(Page layout parsing data)
------

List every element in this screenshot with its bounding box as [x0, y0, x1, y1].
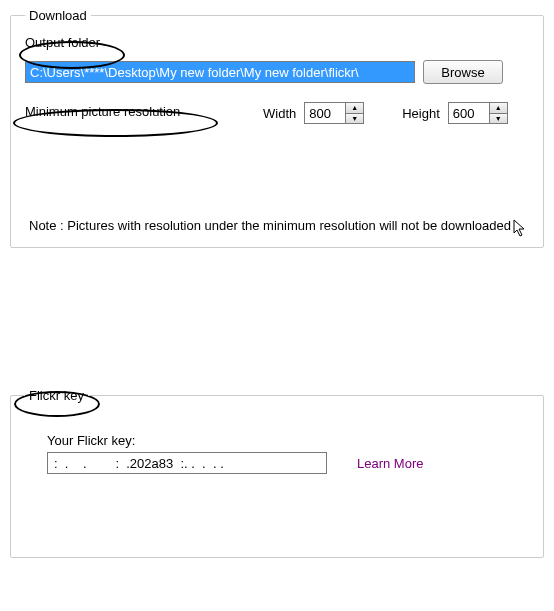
spin-down-icon[interactable]: ▼ [490, 114, 507, 124]
cursor-icon [513, 219, 529, 239]
note-text: Note : Pictures with resolution under th… [29, 218, 511, 233]
flickr-group: Flickr key Your Flickr key: Learn More [10, 388, 544, 558]
spin-down-icon[interactable]: ▼ [346, 114, 363, 124]
output-folder-label: Output folder [25, 35, 100, 50]
height-label: Height [402, 106, 440, 121]
download-group: Download Output folder Browse Minimum pi… [10, 8, 544, 248]
height-input[interactable] [449, 103, 489, 123]
flickr-legend: Flickr key [25, 388, 88, 403]
your-flickr-key-label: Your Flickr key: [47, 433, 515, 448]
output-folder-input[interactable] [25, 61, 415, 83]
width-input[interactable] [305, 103, 345, 123]
learn-more-link[interactable]: Learn More [357, 456, 423, 471]
width-spinner[interactable]: ▲ ▼ [304, 102, 364, 124]
browse-button[interactable]: Browse [423, 60, 503, 84]
width-label: Width [263, 106, 296, 121]
height-spinner[interactable]: ▲ ▼ [448, 102, 508, 124]
download-legend: Download [25, 8, 91, 23]
flickr-key-input[interactable] [47, 452, 327, 474]
min-resolution-label: Minimum picture resolution [25, 104, 225, 119]
spin-up-icon[interactable]: ▲ [346, 103, 363, 114]
spin-up-icon[interactable]: ▲ [490, 103, 507, 114]
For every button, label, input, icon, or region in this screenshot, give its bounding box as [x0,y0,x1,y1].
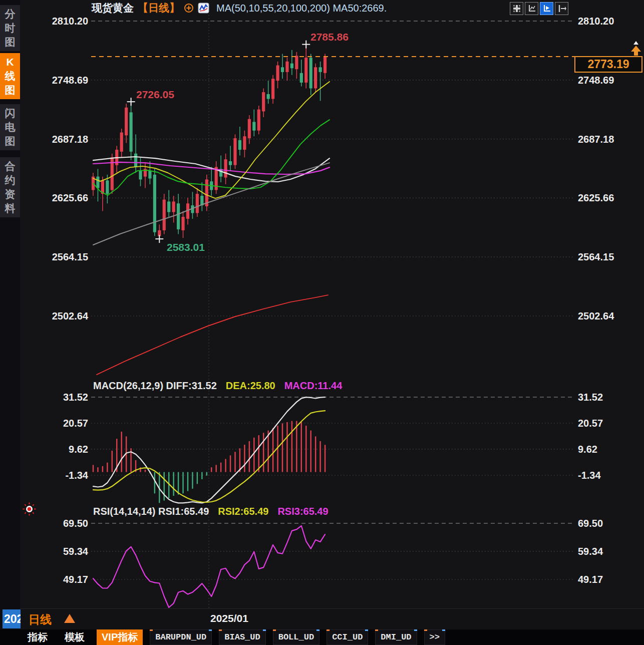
candle-body [309,58,312,88]
candle-body [267,94,270,99]
period-label[interactable]: 日线 [29,612,52,627]
axis-tick-label: 2564.15 [578,251,614,262]
macd-header: MACD(26,12,9) DIFF:31.52 DEA:25.80 MACD:… [93,380,342,392]
axes-flag-icon[interactable] [540,2,553,15]
grid-cross-icon[interactable] [510,2,523,15]
swing-low-label: 2583.01 [167,241,205,253]
candle-body [238,140,241,150]
axis-tick-label: 31.52 [578,392,603,403]
candle-body [163,200,166,230]
axis-tick-label: 59.34 [63,546,89,557]
candle-body [304,58,307,83]
tab-模板[interactable]: 模板 [60,629,90,645]
candle-body [271,79,274,99]
axis-tick-label: 2810.20 [578,16,614,27]
candle-body [262,92,265,111]
period-up-triangle-icon [64,614,75,623]
candle-body [125,108,128,136]
candle-body [120,133,123,152]
axis-tick-label: 59.34 [578,546,603,557]
candle-body [285,62,288,72]
candle-body [319,67,322,72]
last-price-badge: 2773.19 [574,56,642,73]
macd-value-label: MACD:11.44 [284,380,343,392]
candle-body [177,203,180,229]
add-indicator-icon[interactable] [184,3,194,13]
axis-tick-label: 49.17 [578,574,603,585]
candle-body [167,201,170,212]
ma-indicator-logo-icon[interactable] [198,3,209,14]
period-tag[interactable]: 【日线】 [138,1,180,15]
axis-tick-label: 69.50 [63,518,88,529]
candle-body [224,159,227,177]
axis-tick-label: 2687.18 [578,134,614,145]
tab-BIAS_UD[interactable]: BIAS_UD [219,629,265,645]
tab-CCI_UD[interactable]: CCI_UD [327,629,368,645]
symbol-title: 现货黄金 [92,1,134,15]
candle-body [281,67,284,72]
candle-body [295,56,298,69]
axis-tick-label: 2748.69 [578,75,614,86]
rsi3-label: RSI3:65.49 [277,506,328,517]
rsi-header: RSI(14,14,14) RSI1:65.49 RSI2:65.49 RSI3… [93,506,329,517]
price-up-arrow-icon [629,40,642,57]
candle-body [290,64,293,69]
candle-body [139,171,142,179]
candle-body [106,180,109,194]
axis-tick-label: 69.50 [578,518,603,529]
ma-red-line [97,295,328,375]
axis-tick-label: 2502.64 [52,310,89,321]
candle-body [300,73,303,83]
axis-tick-label: 2687.18 [52,134,88,145]
candle-body [153,175,156,232]
axis-tick-label: -1.34 [65,470,88,481]
tab-DMI_UD[interactable]: DMI_UD [375,629,417,645]
indicator-tab-bar: 指标模板VIP指标BARUPDN_UDBIAS_UDBOLL_UDCCI_UDD… [0,629,644,645]
chart-header: 现货黄金 【日线】 MA(50,10,55,20,100,200) MA50:2… [92,2,387,15]
axis-tick-label: 20.57 [578,418,603,429]
chart-toolbar [510,2,568,15]
candle-body [229,161,232,165]
year-badge[interactable]: 2024 [3,609,21,628]
candle-body [276,65,279,81]
rsi2-label: RSI2:65.49 [218,506,268,517]
axes-chart-icon[interactable] [525,2,538,15]
candle-body [233,138,236,165]
candle-body [181,217,184,230]
tab-指标[interactable]: 指标 [23,629,53,645]
date-axis-row: 日线 2025/01 [20,608,644,630]
candle-body [130,112,133,152]
chart-canvas[interactable]: 2810.202810.202748.692748.692687.182687.… [0,0,644,645]
axis-tick-label: 9.62 [69,444,88,455]
date-tick-label: 2025/01 [210,612,248,624]
tab-[interactable]: >> [424,629,445,645]
axis-tick-label: 31.52 [63,392,88,403]
tab-BARUPDN_UD[interactable]: BARUPDN_UD [150,629,212,645]
axis-tick-label: 20.57 [63,418,88,429]
axis-tick-label: 49.17 [63,574,88,585]
tab-BOLL_UD[interactable]: BOLL_UD [273,629,319,645]
axis-tick-label: 2625.66 [578,192,614,203]
macd-dea-label: DEA:25.80 [226,380,275,392]
alert-sun-icon[interactable] [23,502,36,516]
candle-body [148,171,151,178]
tab-VIP指标[interactable]: VIP指标 [97,629,143,645]
rsi-title: RSI(14,14,14) RSI1:65.49 [93,506,209,517]
axis-tick-label: 2625.66 [52,192,88,203]
candle-body [134,154,137,167]
candle-body [324,57,327,73]
ma-settings-label: MA(50,10,55,20,100,200) MA50:2669. [216,3,387,14]
panel-toggle-icon[interactable] [555,2,568,15]
axis-tick-label: 2502.64 [578,310,614,321]
candle-body [314,67,317,88]
macd-title: MACD(26,12,9) DIFF:31.52 [93,380,217,392]
macd-dea-line [93,411,325,502]
trading-app-window: 2810.202810.202748.692748.692687.182687.… [0,0,644,645]
axis-tick-label: 2810.20 [52,16,88,27]
swing-high-label: 2726.05 [136,89,174,101]
candle-body [257,110,260,131]
candle-body [172,201,175,212]
axis-tick-label: 2748.69 [52,75,88,86]
candle-body [252,122,255,130]
candle-body [96,177,99,188]
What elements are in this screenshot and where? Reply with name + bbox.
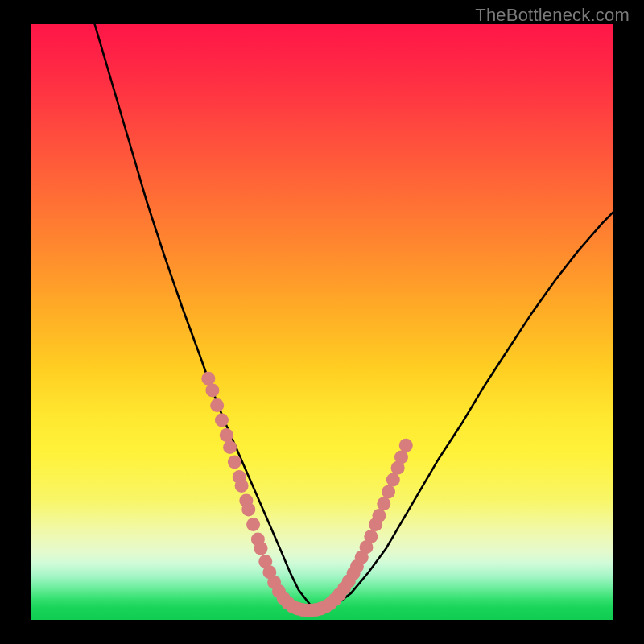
- highlight-point: [215, 414, 229, 427]
- highlight-point: [399, 439, 413, 452]
- plot-area: [31, 24, 613, 620]
- highlight-point: [210, 398, 224, 412]
- highlight-point: [386, 473, 400, 487]
- curve-layer: [31, 24, 613, 620]
- highlight-point: [242, 503, 255, 517]
- highlight-point: [228, 455, 242, 469]
- highlight-points: [201, 372, 412, 617]
- highlight-point: [394, 450, 408, 464]
- highlight-point: [205, 384, 219, 398]
- watermark-text: TheBottleneck.com: [475, 5, 630, 26]
- highlight-point: [220, 428, 233, 442]
- highlight-point: [246, 518, 260, 531]
- highlight-point: [235, 479, 249, 493]
- bottleneck-curve: [95, 24, 613, 609]
- highlight-point: [201, 372, 215, 386]
- highlight-point: [377, 497, 390, 510]
- highlight-point: [372, 509, 386, 522]
- highlight-point: [382, 485, 395, 498]
- highlight-point: [364, 530, 378, 543]
- highlight-point: [223, 440, 237, 454]
- highlight-point: [254, 542, 267, 555]
- chart-frame: TheBottleneck.com: [0, 0, 644, 644]
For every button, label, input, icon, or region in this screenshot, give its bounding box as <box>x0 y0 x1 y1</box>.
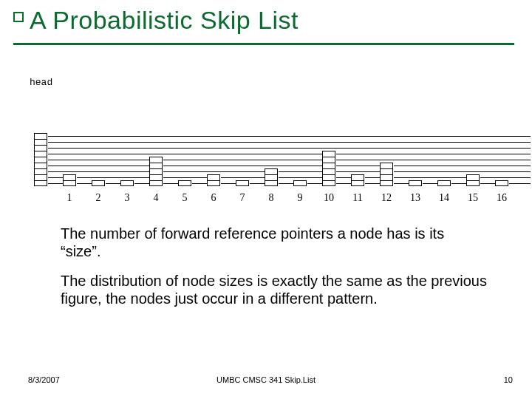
node-7 <box>236 180 249 186</box>
node-label: 10 <box>320 192 338 204</box>
node-label: 3 <box>118 192 136 204</box>
head-label: head <box>30 77 52 88</box>
node-6 <box>207 174 220 186</box>
node-label: 12 <box>378 192 395 204</box>
footer-page: 10 <box>504 375 513 384</box>
accent-square <box>13 12 24 22</box>
node-label: 8 <box>262 192 280 204</box>
node-label: 2 <box>89 192 107 204</box>
node-label: 4 <box>147 192 165 204</box>
node-3 <box>120 180 134 186</box>
node-label: 13 <box>406 192 424 204</box>
node-13 <box>409 180 422 186</box>
node-label: 5 <box>176 192 194 204</box>
node-8 <box>265 168 278 186</box>
node-2 <box>92 180 105 186</box>
page-title: A Probabilistic Skip List <box>30 6 299 35</box>
node-12 <box>380 163 393 186</box>
footer-center: UMBC CMSC 341 Skip.List <box>0 375 532 384</box>
node-15 <box>466 174 480 186</box>
node-label: 6 <box>205 192 222 204</box>
node-label: 9 <box>291 192 309 204</box>
node-label: 16 <box>493 192 511 204</box>
node-4 <box>149 157 163 186</box>
skip-list-diagram: head 12345678910111213141516 <box>30 74 502 207</box>
node-11 <box>351 174 364 186</box>
node-label: 11 <box>349 192 366 204</box>
node-label: 7 <box>233 192 251 204</box>
node-label: 1 <box>61 192 78 204</box>
title-underline <box>13 43 514 45</box>
node-5 <box>178 180 191 186</box>
node-16 <box>495 180 508 186</box>
node-10 <box>322 151 335 186</box>
node-1 <box>63 174 76 186</box>
head-node <box>34 133 47 186</box>
node-label: 15 <box>464 192 482 204</box>
node-label: 14 <box>435 192 453 204</box>
paragraph-1: The number of forward reference pointers… <box>61 225 488 260</box>
node-14 <box>437 180 451 186</box>
node-9 <box>293 180 307 186</box>
paragraph-2: The distribution of node sizes is exactl… <box>61 272 488 307</box>
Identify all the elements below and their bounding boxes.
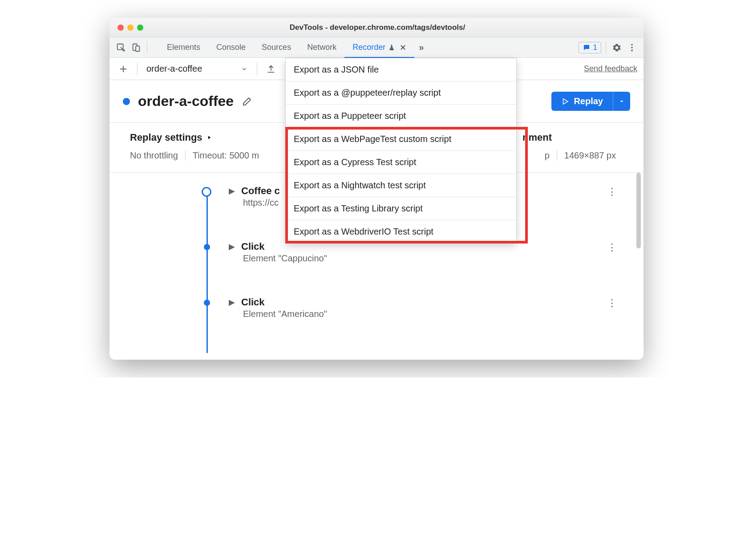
export-menu: Export as a JSON file Export as a @puppe… — [285, 58, 517, 243]
divider — [257, 63, 257, 75]
recording-select-label: order-a-coffee — [146, 64, 202, 74]
divider — [137, 63, 138, 75]
issues-icon — [583, 44, 591, 52]
step-click-1[interactable]: ▶ Click Element "Cappucino" ⋮ — [202, 237, 644, 280]
timeline-node — [204, 244, 210, 250]
environment-label-partial: nment — [522, 132, 552, 143]
panel-tabs: Elements Console Sources Network Recorde… — [159, 37, 576, 58]
replay-button-group: Replay — [551, 92, 630, 111]
export-cypress[interactable]: Export as a Cypress Test script — [286, 151, 516, 174]
caret-right-icon: ▶ — [229, 242, 235, 252]
replay-button[interactable]: Replay — [551, 92, 613, 111]
timeout-value: Timeout: 5000 m — [185, 150, 266, 161]
export-testing-library[interactable]: Export as a Testing Library script — [286, 197, 516, 220]
close-window-icon[interactable] — [117, 24, 124, 31]
recorder-panel: order-a-coffee Send feedback — [109, 58, 644, 360]
tab-recorder-label: Recorder — [352, 43, 385, 52]
caret-right-icon: ▶ — [229, 297, 235, 307]
more-tabs-icon[interactable]: » — [414, 42, 428, 53]
export-webpagetest[interactable]: Export as a WebPageTest custom script — [286, 128, 516, 151]
inspect-element-icon[interactable] — [115, 41, 127, 54]
step-subtitle: Element "Americano" — [243, 309, 617, 319]
edit-title-icon[interactable] — [242, 96, 252, 107]
kebab-menu-icon[interactable] — [626, 41, 638, 54]
svg-rect-2 — [136, 46, 139, 51]
throttling-value: No throttling — [130, 150, 185, 161]
recording-title: order-a-coffee — [138, 93, 234, 110]
step-subtitle: Element "Cappucino" — [243, 253, 617, 264]
viewport-size: 1469×887 px — [557, 150, 623, 161]
replay-settings-label: Replay settings — [130, 132, 202, 143]
step-title: Click — [241, 296, 265, 308]
tab-sources[interactable]: Sources — [254, 37, 299, 58]
timeline-node — [204, 300, 210, 306]
chevron-down-icon — [241, 65, 248, 73]
devtools-tabbar: Elements Console Sources Network Recorde… — [109, 37, 644, 58]
step-kebab-icon[interactable]: ⋮ — [607, 186, 617, 198]
tab-console[interactable]: Console — [208, 37, 254, 58]
device-toggle-icon[interactable] — [130, 41, 142, 54]
divider — [606, 41, 606, 54]
recording-select[interactable]: order-a-coffee — [144, 64, 251, 74]
issues-count: 1 — [593, 43, 597, 52]
scrollbar[interactable] — [636, 173, 642, 360]
step-click-2[interactable]: ▶ Click Element "Americano" ⋮ — [202, 293, 644, 335]
timeline-node-start — [202, 187, 211, 197]
export-nightwatch[interactable]: Export as a Nightwatch test script — [286, 174, 516, 197]
svg-point-4 — [631, 47, 633, 49]
tab-elements[interactable]: Elements — [159, 37, 208, 58]
tab-recorder[interactable]: Recorder ✕ — [344, 37, 414, 58]
recording-status-dot — [123, 98, 130, 105]
replay-dropdown[interactable] — [613, 92, 630, 111]
scrollbar-thumb[interactable] — [636, 173, 641, 248]
devtools-window: DevTools - developer.chrome.com/tags/dev… — [109, 18, 644, 360]
step-kebab-icon[interactable]: ⋮ — [607, 242, 617, 253]
svg-point-3 — [631, 44, 633, 45]
maximize-window-icon[interactable] — [137, 24, 143, 31]
window-title: DevTools - developer.chrome.com/tags/dev… — [143, 23, 611, 32]
step-kebab-icon[interactable]: ⋮ — [607, 297, 617, 309]
caret-right-icon: ▶ — [229, 186, 235, 196]
tab-network[interactable]: Network — [299, 37, 344, 58]
play-icon — [561, 97, 569, 106]
export-puppeteer-replay[interactable]: Export as a @puppeteer/replay script — [286, 81, 516, 105]
step-title: Coffee c — [241, 185, 280, 197]
export-json[interactable]: Export as a JSON file — [286, 58, 516, 81]
export-webdriverio[interactable]: Export as a WebdriverIO Test script — [286, 220, 516, 243]
minimize-window-icon[interactable] — [127, 24, 134, 31]
export-icon[interactable] — [263, 61, 279, 77]
caret-right-icon — [206, 134, 212, 141]
titlebar: DevTools - developer.chrome.com/tags/dev… — [109, 18, 644, 37]
step-title: Click — [241, 241, 265, 252]
env-item-partial: p — [538, 150, 557, 161]
close-tab-icon[interactable]: ✕ — [400, 43, 406, 53]
divider — [147, 41, 147, 54]
settings-gear-icon[interactable] — [611, 41, 623, 54]
svg-point-5 — [631, 49, 633, 51]
caret-down-icon — [619, 98, 625, 105]
export-puppeteer[interactable]: Export as a Puppeteer script — [286, 105, 516, 128]
window-controls — [117, 24, 143, 31]
new-recording-icon[interactable] — [116, 61, 131, 77]
send-feedback-link[interactable]: Send feedback — [584, 64, 637, 73]
experiment-icon — [388, 44, 395, 51]
issues-badge[interactable]: 1 — [579, 42, 601, 53]
replay-label: Replay — [574, 96, 603, 106]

------

• _EXERCISE AIM_: Say only how many lines above contain "menu", with no other words.

• _OUTPUT FOR THIS TASK_: 2